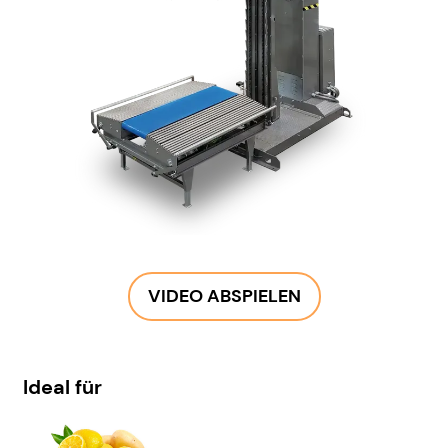
VIDEO ABSPIELEN
Ideal für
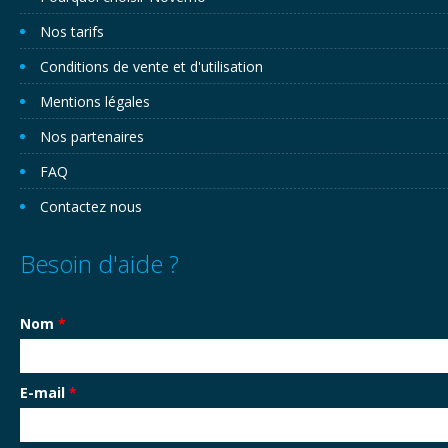
Nos tarifs
Conditions de vente et d'utilisation
Mentions légales
Nos partenaires
FAQ
Contactez nous
Besoin d'aide ?
Nom
*
E-mail
*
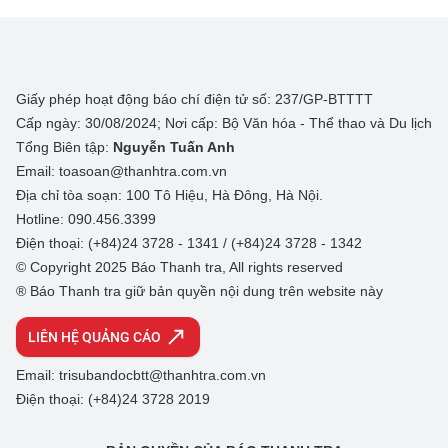
Giấy phép hoạt động báo chí điện tử số: 237/GP-BTTTT
Cấp ngày: 30/08/2024; Nơi cấp: Bộ Văn hóa - Thể thao và Du lịch
Tổng Biên tập:
Nguyễn Tuấn Anh
Email: toasoan@thanhtra.com.vn
Địa chỉ tòa soạn: 100 Tô Hiệu, Hà Đông, Hà Nội.
Hotline: 090.456.3399
Điện thoại: (+84)24 3728 - 1341 / (+84)24 3728 - 1342
© Copyright 2025 Báo Thanh tra, All rights reserved
® Báo Thanh tra giữ bản quyền nội dung trên website này
LIÊN HỆ QUẢNG CÁO
Email: trisubandocbtt@thanhtra.com.vn
Điện thoại: (+84)24 3728 2019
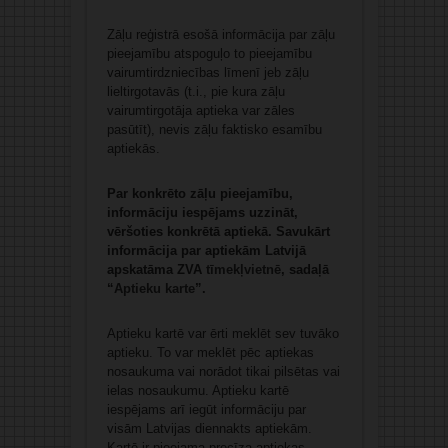
Zāļu reģistrā esošā informācija par zāļu
pieejamību atspoguļo to pieejamību
vairumtirdzniecības līmenī jeb zāļu
lieltirgotavās (t.i., pie kura zāļu
vairumtirgotāja aptieka var zāles
pasūtīt), nevis zāļu faktisko esamību
aptiekās.
Par konkrēto zāļu pieejamību,
informāciju iespējams uzzināt,
vēršoties konkrētā aptiekā. Savukārt
informācija par aptiekām Latvijā
apskatāma ZVA
tīmekļvietnē
, sadaļā
“
Aptieku karte
”.
Aptieku kartē var ērti meklēt sev tuvāko
aptieku. To var meklēt pēc aptiekas
nosaukuma vai norādot tikai pilsētas vai
ielas nosaukumu. Aptieku kartē
iespējams arī iegūt informāciju par
visām Latvijas diennakts aptiekām.
Kartē ir pieejama precīza aptiekas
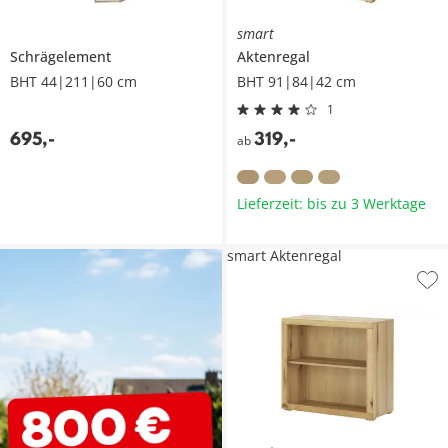
smart
Schrägelement
Aktenregal
BHT 44|211|60 cm
BHT 91|84|42 cm
1
695
,
-
319
,
-
ab
Lieferzeit: bis zu 3 Werktage
smart Aktenregal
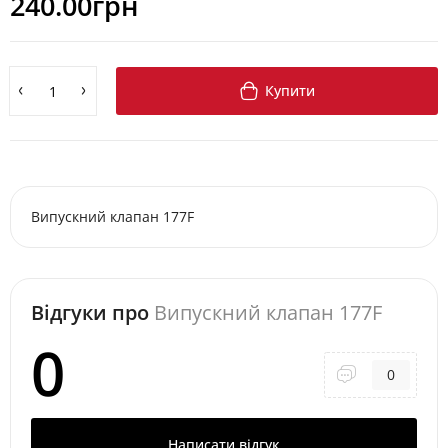
240.00грн
Купити
Випускний клапан 177F
Відгуки про
Випускний клапан 177F
0
0
Написати відгук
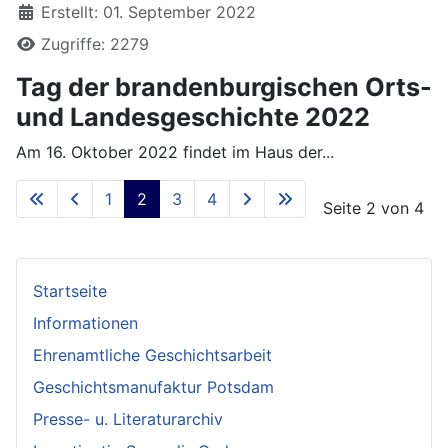
Erstellt: 01. September 2022
Zugriffe: 2279
Tag der brandenburgischen Orts-
und Landesgeschichte 2022
Am 16. Oktober 2022 findet im Haus der...
1
2
3
4
Seite 2 von 4
Startseite
Informationen
Ehrenamtliche Geschichtsarbeit
Geschichtsmanufaktur Potsdam
Presse- u. Literaturarchiv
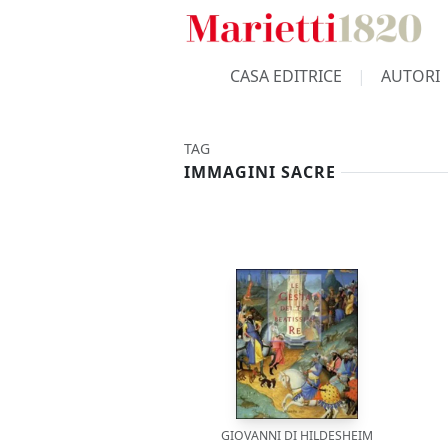
CASA EDITRICE
AUTORI
TAG
IMMAGINI SACRE
GIOVANNI DI HILDESHEIM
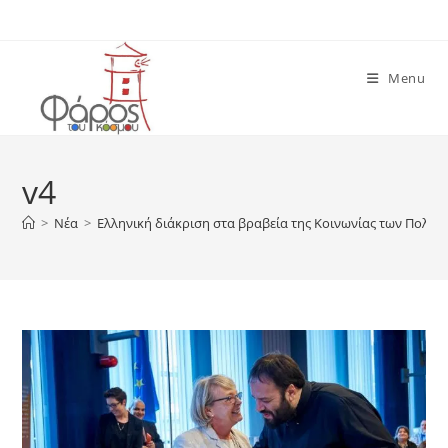
Skip
to
content
Menu
v4
>
Νέα
>
Ελληνική διάκριση στα βραβεία της Κοινωνίας των Πολιτ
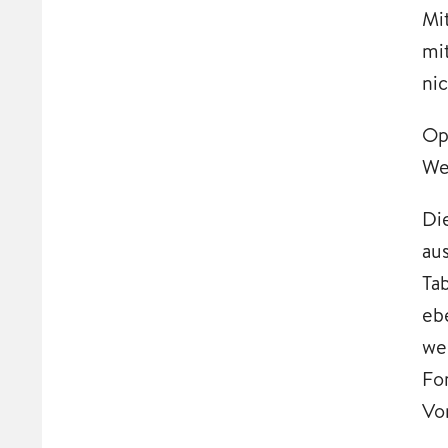
Mi
mi
nic
Op
We
Di
au
Ta
eb
we
Fo
Vo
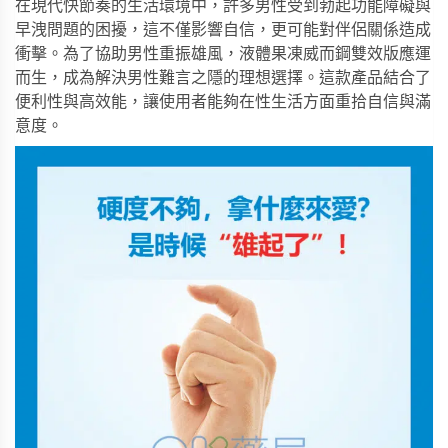
在現代快節奏的生活環境中，許多男性受到勃起功能障礙與
早洩問題的困擾，這不僅影響自信，更可能對伴侶關係造成
衝擊。為了協助男性重振雄風，
液體果凍威而鋼雙效版
應運
而生，成為解決男性難言之隱的理想選擇。這款產品結合了
便利性與高效能，讓使用者能夠在性生活方面重拾自信與滿
意度。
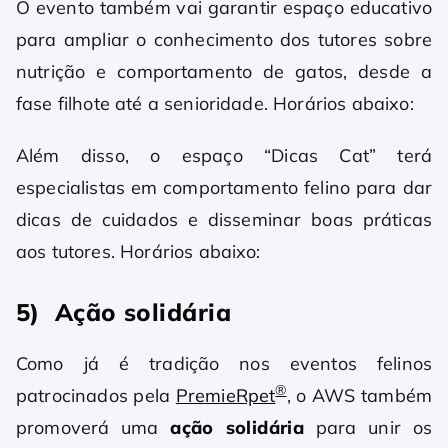
O evento também vai garantir espaço educativo
para ampliar o conhecimento dos tutores sobre
nutrição e comportamento de gatos, desde a
fase filhote até a senioridade. Horários abaixo:
Além disso, o espaço “Dicas Cat” terá
especialistas em comportamento felino para dar
dicas de cuidados e disseminar boas práticas
aos tutores. Horários abaixo:
5) Ação
solidária
Como já é tradição nos eventos felinos
®
patrocinados pela
PremieRpet
, o AWS também
promoverá uma
ação solidária
para unir os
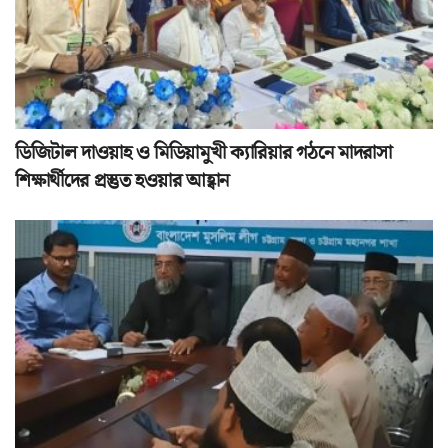
ডিজিটাল দাওয়াহ ও মিডিয়ামুখী ক্যারিয়ার গঠনে মাদরাসা
শিক্ষার্থীদের প্রস্তুত হওয়ার আহ্বান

──────

The records above need to be reproduced exactly, with all images omitted.

VIDEO ABSPIELEN
Ideal für
Nos tarifs
Conditions de vente et d'utilisation
Mentions légales
Nos partenaires
FAQ
Contactez nous
Besoin d'aide ?
Nom
*
E-mail
*
Giấy phép hoạt động báo chí điện tử số: 237/GP-BTTTT
Cấp ngày: 30/08/2024; Nơi cấp: Bộ Văn hóa - Thể thao và Du lịch
Tổng Biên tập:
Nguyễn Tuấn Anh
Email: toasoan@thanhtra.com.vn
Địa chỉ tòa soạn: 100 Tô Hiệu, Hà Đông, Hà Nội.
Hotline: 090.456.3399
Điện thoại: (+84)24 3728 - 1341 / (+84)24 3728 - 1342
© Copyright 2025 Báo Thanh tra, All rights reserved
® Báo Thanh tra giữ bản quyền nội dung trên website này
LIÊN HỆ QUẢNG CÁO
Email: trisubandocbtt@thanhtra.com.vn
Điện thoại: (+84)24 3728 2019
Zāļu reģistrā esošā informācija par zāļu
pieejamību atspoguļo to pieejamību
vairumtirdzniecības līmenī jeb zāļu
lieltirgotavās (t.i., pie kura zāļu
vairumtirgotāja aptieka var zāles
pasūtīt), nevis zāļu faktisko esamību
aptiekās.
Par konkrēto zāļu pieejamību,
informāciju iespējams uzzināt,
vēršoties konkrētā aptiekā. Savukārt
informācija par aptiekām Latvijā
apskatāma ZVA
tīmekļvietnē
, sadaļā
“
Aptieku karte
”.
Aptieku kartē var ērti meklēt sev tuvāko
aptieku. To var meklēt pēc aptiekas
nosaukuma vai norādot tikai pilsētas vai
ielas nosaukumu. Aptieku kartē
iespējams arī iegūt informāciju par
visām Latvijas diennakts aptiekām.
Kartē ir pieejama precīza aptiekas
smart
Schrägelement
Aktenregal
BHT 44|211|60 cm
BHT 91|84|42 cm
1
695
,
-
319
,
-
ab
Lieferzeit: bis zu 3 Werktage
smart Aktenregal
240.00грн
Купити
Випускний клапан 177F
Відгуки про
Випускний клапан 177F
0
0
Написати відгук
Erstellt: 01. September 2022
Zugriffe: 2279
Tag der brandenburgischen Orts-
und Landesgeschichte 2022
Am 16. Oktober 2022 findet im Haus der...
1
2
3
4
Seite 2 von 4
Startseite
Informationen
Ehrenamtliche Geschichtsarbeit
Geschichtsmanufaktur Potsdam
Presse- u. Literaturarchiv
CASA EDITRICE
AUTORI
TAG
IMMAGINI SACRE
GIOVANNI DI HILDESHEIM
Skip
to
content
Menu
v4
>
Νέα
>
Ελληνική διάκριση στα βραβεία της Κοινωνίας των Πολιτ
Mi
mi
nic
Op
We
Di
au
Ta
eb
we
Fo
Vo
在現代快節奏的生活環境中，許多男性受到勃起功能障礙與
早洩問題的困擾，這不僅影響自信，更可能對伴侶關係造成
衝擊。為了協助男性重振雄風，
液體果凍威而鋼雙效版
應運
而生，成為解決男性難言之隱的理想選擇。這款產品結合了
便利性與高效能，讓使用者能夠在性生活方面重拾自信與滿
意度。
O evento também vai garantir espaço educativo
para ampliar o conhecimento dos tutores sobre
nutrição e comportamento de gatos, desde a
fase filhote até a senioridade. Horários abaixo:
Além disso, o espaço “Dicas Cat” terá
especialistas em comportamento felino para dar
dicas de cuidados e disseminar boas práticas
aos tutores. Horários abaixo:
5) Ação
solidária
Como já é tradição nos eventos felinos
®
patrocinados pela
PremieRpet
, o AWS também
promoverá uma
ação solidária
para unir os
ডিজিটাল দাওয়াহ ও মিডিয়ামুখী ক্যারিয়ার গঠনে মাদরাসা
শিক্ষার্থীদের প্রস্তুত হওয়ার আহ্বান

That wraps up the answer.